By that time, the bigger manager
(the one who smiled over losing a server) and I weren't getting along because
of that young kid who lost the server. Aside from perpetually lying about long
hours he was working (even when I was there late to see that he hadn't) and
complaining loudly about everyone else in the company, one day he almost hit my
head with a football
he was tossing around the office. The manager laughed it off when I told her
about the football near-miss,
but I was tired of being terrorized by the man, his football, and various other
projectiles he launched around the office while talking loudly about what a genius
he was.
He and his department were so substandard in comparison to Ron's Help Desk that I
couldn't believe I was in the came company, and the only reason I'd stayed
at Prudential was because Ron was such a good manager. I didn't want to
stick it out at Pru to work with a complete idiot, and so I moved onto
the next job. A couple of years later, I
heard from an employee who'd stayed at Prudential -- the medical division where
we'd worked went bust
about a year later, and was sold to Aetna. The IT Department was dire
after the Help Desk left, and the new IT manager (not an IT guy at all -- just
another manager who'd worked his way up from the Mail Room) had brought in a
bunch of inexperienced techs
from New Jersey and elsewhere. Of course any bad IT department puts a drag on
worker productivity, plus an underwriter confided that Pru's Senior Care program
was losing money. Well, if I could see the decline, upper
management should have seen it too. I don't feel sorry for them.

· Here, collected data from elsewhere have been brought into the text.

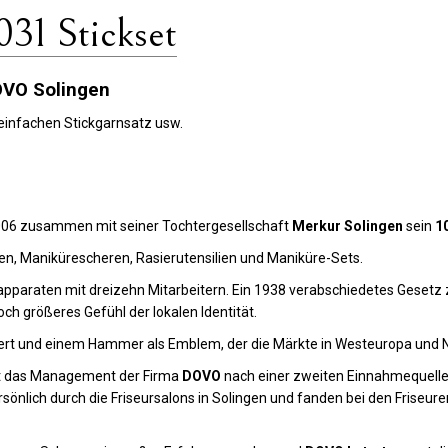
31 Stickset
OVO Solingen
 einfachen Stickgarnsatz usw.
006 zusammen mit seiner Tochtergesellschaft
Merkur Solingen
sein
1
en, Manikürescheren, Rasierutensilien und Maniküre-Sets.
apparaten mit dreizehn Mitarbeitern. Ein 1938 verabschiedetes Geset
och größeres Gefühl der lokalen Identität.
rt und einem Hammer als Emblem, der die Märkte in Westeuropa und N
ht das Management der Firma
DOVO
nach einer zweiten Einnahmequelle 
sönlich durch die Friseursalons in Solingen und fanden bei den Friseur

That's Prudential's "Ghetto" story. Amazingly, another example of the term
"Ghetto" came from another computer
job at yet another medical insurance company. This time, the sad part is that it
was an insurance company serving "celebrities" -- musicians and TV workers,
mostly. It was called AFTRA H&R, for American Federation of Television and
Radio Artists, Health & Retirement (formerly affiliated with the AFTRA union, but
now a separate entity). AFTRA H&R is one of these places that you'd expect to
really have its act together, because it serves celebrities. Unfortunately,
it doesn't.
First of all, a couple of years ago, their Finance Director
managed to steal 1.36 MILLION dollars from the fund (a fund that finances
retirement & medical benefits for radio & TV workers -- rock stars, news anchors
and whatnot), and the huge amount of missing money wasn't detected
until auditors found it. Then, the probe into the theft apparently only addressed
the Finance Director who stole the money, not the issues of
poor oversight or negligence. Only the Finance Director went to jail.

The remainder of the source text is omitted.